Boundary conditions of the models with the different loading types were similar to those shown in Figure 4, except the loads were applied as forces or displacements at the third points or as a uniformly distributed load. The material properties of the deck and corner radii were as those described in Section 3.1. The IGI distribution was based on the distortional elastic buckling of the deck top flanges with the IGI magnitude of btf/150.
Figures 14a, 14b, and 14c show ratios of the elastic buckling and ultimate moments obtained for the models loaded by two line forces, two displacements, and a uniform load, respectively, to those obtained for the models loaded by four line forces. The presented comparisons indicate that all studied loading types resulted in comparable predictions of the elastic buckling and ultimate moments. The differences in the
predictions of the Mcrd, Mcri, and Mu values were within 1, 5, and 5 %, respectively. These results demonstrate that any of the studied loading types can be used for numerical studies of elastic buckling and ultimate moments of corrugated steel deck profiles.

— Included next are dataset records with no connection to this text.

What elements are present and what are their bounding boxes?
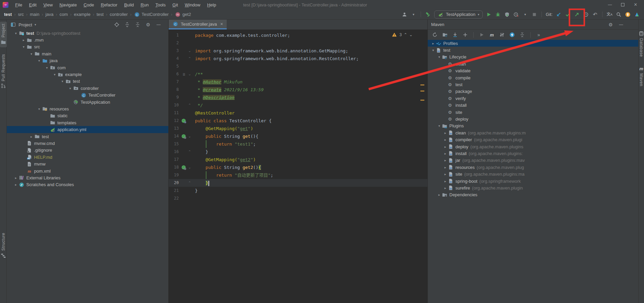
next-warning-icon[interactable]: ⌄ [409, 32, 413, 37]
maven-item-jar[interactable]: ▸mjar(org.apache.maven.plugins:mav [428, 157, 638, 164]
maven-item-surefire[interactable]: ▸msurefire(org.apache.maven.plugin [428, 184, 638, 191]
breadcrumb-main[interactable]: main [30, 12, 39, 17]
translate-icon[interactable]: 文A [607, 11, 613, 18]
project-item-com[interactable]: ▾com [7, 64, 168, 71]
fold-marker-icon[interactable]: ⌄ [187, 163, 192, 171]
breadcrumb-src[interactable]: src [18, 12, 24, 17]
fold-marker-icon[interactable]: ⌃ [187, 148, 192, 156]
tree-chevron-icon[interactable]: ▾ [13, 31, 19, 35]
fold-marker-icon[interactable]: ⌄ [187, 47, 192, 55]
menu-refactor[interactable]: Refactor [97, 2, 121, 7]
maven-item-test[interactable]: ▾mtest [428, 47, 638, 53]
spring-mapping-icon[interactable] [181, 165, 187, 170]
hide-panel-icon[interactable]: — [618, 22, 624, 28]
project-item-templates[interactable]: templates [7, 119, 168, 126]
stop-button-icon[interactable] [531, 11, 537, 18]
menu-code[interactable]: Code [80, 2, 97, 7]
project-item-help-md[interactable]: MDHELP.md [7, 154, 168, 160]
close-icon[interactable]: × [630, 1, 641, 9]
menu-file[interactable]: File [12, 2, 26, 7]
menu-tools[interactable]: Tools [152, 2, 169, 7]
select-opened-file-icon[interactable] [114, 22, 120, 28]
execute-maven-goal-icon[interactable]: m [489, 32, 495, 38]
profiler-dropdown-icon[interactable]: ▾ [522, 11, 528, 18]
search-everywhere-icon[interactable] [616, 11, 622, 18]
project-item-scratches-and-consoles[interactable]: ▸Scratches and Consoles [7, 181, 168, 188]
update-project-icon[interactable] [556, 11, 562, 18]
breadcrumb-com[interactable]: com [60, 12, 68, 17]
maven-item-site[interactable]: ▸msite(org.apache.maven.plugins:ma [428, 171, 638, 177]
maven-item-deploy[interactable]: ▸mdeploy(org.apache.maven.plugins [428, 143, 638, 150]
tree-chevron-icon[interactable]: ▸ [13, 183, 19, 186]
tool-window-button-project[interactable]: Project [0, 22, 7, 47]
history-icon[interactable] [583, 11, 589, 18]
maven-item-profiles[interactable]: ▸Profiles [428, 40, 638, 47]
project-item-test[interactable]: ▾test [7, 78, 168, 85]
tab-testcontroller-java[interactable]: C TestController.java × [169, 20, 227, 29]
project-item-test[interactable]: ▸test [7, 133, 168, 140]
expand-all-icon[interactable] [124, 22, 130, 28]
warning-stripe-mark[interactable] [420, 91, 424, 92]
close-icon[interactable]: × [220, 21, 223, 27]
doc-list-icon[interactable]: ≣ [181, 72, 187, 77]
fold-marker-icon[interactable]: ⌃ [187, 55, 192, 62]
tree-chevron-icon[interactable]: ▾ [430, 48, 436, 52]
tree-chevron-icon[interactable]: ▸ [13, 176, 19, 180]
tree-chevron-icon[interactable]: ▸ [443, 131, 448, 135]
warning-stripe-mark[interactable] [420, 100, 424, 101]
project-item-testcontroller[interactable]: CTestController [7, 92, 168, 99]
tree-chevron-icon[interactable]: ▸ [443, 152, 448, 155]
tool-window-button-maven[interactable]: mMaven [638, 64, 644, 89]
tree-chevron-icon[interactable]: ▸ [443, 145, 448, 149]
chevron-down-icon[interactable]: ▾ [34, 23, 36, 26]
tree-chevron-icon[interactable]: ▸ [443, 186, 448, 190]
editor[interactable]: C TestController.java × 1package com.exa… [169, 20, 427, 303]
toggle-skip-tests-icon[interactable] [499, 32, 505, 38]
project-item-example[interactable]: ▾example [7, 71, 168, 78]
minimize-icon[interactable]: — [604, 1, 616, 9]
fold-marker-icon[interactable]: ⌃ [187, 179, 192, 187]
maven-item-validate[interactable]: ⚙validate [428, 68, 638, 74]
tree-chevron-icon[interactable]: ▸ [443, 179, 448, 183]
tree-chevron-icon[interactable]: ▾ [437, 124, 442, 128]
ide-update-icon[interactable] [625, 11, 631, 18]
maven-item-dependencies[interactable]: ▸Dependencies [428, 192, 638, 198]
tree-chevron-icon[interactable]: ▾ [67, 86, 73, 90]
project-item-resources[interactable]: ▾resources [7, 105, 168, 112]
project-item-src[interactable]: ▾src [7, 44, 168, 50]
maven-item-deploy[interactable]: ⚙deploy [428, 116, 638, 122]
collapse-all-icon[interactable] [135, 22, 141, 28]
run-with-coverage-icon[interactable] [504, 11, 510, 18]
maven-item-compiler[interactable]: ▸mcompiler(org.apache.maven.plugi [428, 136, 638, 143]
breadcrumb-test[interactable]: test [96, 12, 104, 17]
collapse-all-icon[interactable] [519, 32, 525, 38]
maven-item-clean[interactable]: ▸mclean(org.apache.maven.plugins:m [428, 129, 638, 136]
maven-item-plugins[interactable]: ▾mPlugins [428, 123, 638, 129]
tree-chevron-icon[interactable]: ▾ [52, 73, 58, 76]
tree-chevron-icon[interactable]: ▸ [443, 172, 448, 176]
tree-chevron-icon[interactable]: ▾ [437, 55, 442, 59]
breadcrumb-get2[interactable]: mget2 [175, 11, 191, 18]
project-item--gitignore[interactable]: .gitignore [7, 147, 168, 154]
run-button-icon[interactable] [486, 11, 492, 18]
profiler-icon[interactable] [513, 11, 519, 18]
tool-window-button-pull-requests[interactable]: Pull Requests [0, 52, 7, 91]
toggle-offline-mode-icon[interactable] [509, 32, 515, 38]
fold-marker-icon[interactable]: ⌄ [187, 70, 192, 78]
tool-window-button-database[interactable]: Database [638, 28, 644, 59]
project-item-mvnw[interactable]: mvnw [7, 160, 168, 167]
maven-item-install[interactable]: ▸minstall(org.apache.maven.plugins: [428, 150, 638, 157]
rollback-icon[interactable]: ↶ [592, 11, 598, 18]
fold-marker-icon[interactable]: ⌄ [187, 132, 192, 140]
breadcrumb-testcontroller[interactable]: CTestController [134, 11, 169, 18]
project-item-java[interactable]: ▾java [7, 57, 168, 64]
breadcrumb-example[interactable]: example [74, 12, 90, 17]
tree-chevron-icon[interactable]: ▸ [443, 138, 448, 142]
tool-window-button-structure[interactable]: Structure [0, 231, 7, 260]
project-item--mvn[interactable]: ▸.mvn [7, 36, 168, 43]
tree-chevron-icon[interactable]: ▸ [28, 135, 34, 138]
tree-chevron-icon[interactable]: ▸ [443, 166, 448, 169]
menu-window[interactable]: Window [181, 2, 204, 7]
project-item-test[interactable]: ▾testD:\java-springboot\test [7, 30, 168, 36]
reload-all-maven-projects-icon[interactable] [432, 32, 438, 38]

Figure 14. Ratios of elastic buckling and ultimate moments for a) models loaded by two forces, b) models loaded by two displacements, and c) models loaded by uniform load to moments for models loaded by four forces.
3.7. Effects of steel stress-strain diagrams and model validation
All deck models described previously were based on the nonlinear stress-strain curves proposed in [34]. Simplified models, such as elastic-perfectly plastic and bilinear, are also commonly used for modeling the behavior and strength of steel members. To study the effects of different stress-strain diagrams on the structural response, flexural stiffness, and moment capacity of the deck, all solid deck profiles tested in [32] were modeled with the elastic-perfectly plastic, bilinear, and nonlinear stress-strain diagrams shown in Figure 2. The key parameters of the diagrams, such as steel yield stress, fy, and tensile strength,fU, were as those reported in [32].
The FE simulation results obtained in this stage were also compared with the experimental data to validate the developed FE models. Overall, 14 physical test results described in [32] were used for the model validation. In addition to the 73-mm deep by 0.75-mm thick and 56-mm deep by 1.00-mm thick profiles described previously, 73-mm deep by 1.00-mm thick and 56-mm deep by 0.75-mm thick profiles were modeled and analyzed. Mesh densities D7 and D5 (see Table 1) were used for deck models with the 4- and 8-node elements, respectively. Corner radii and boundary conditions were as those described in Section 3.1. The IGI distribution was based on the distortional elastic buckling of the deck top flange with the IGI magnitude of btf/150.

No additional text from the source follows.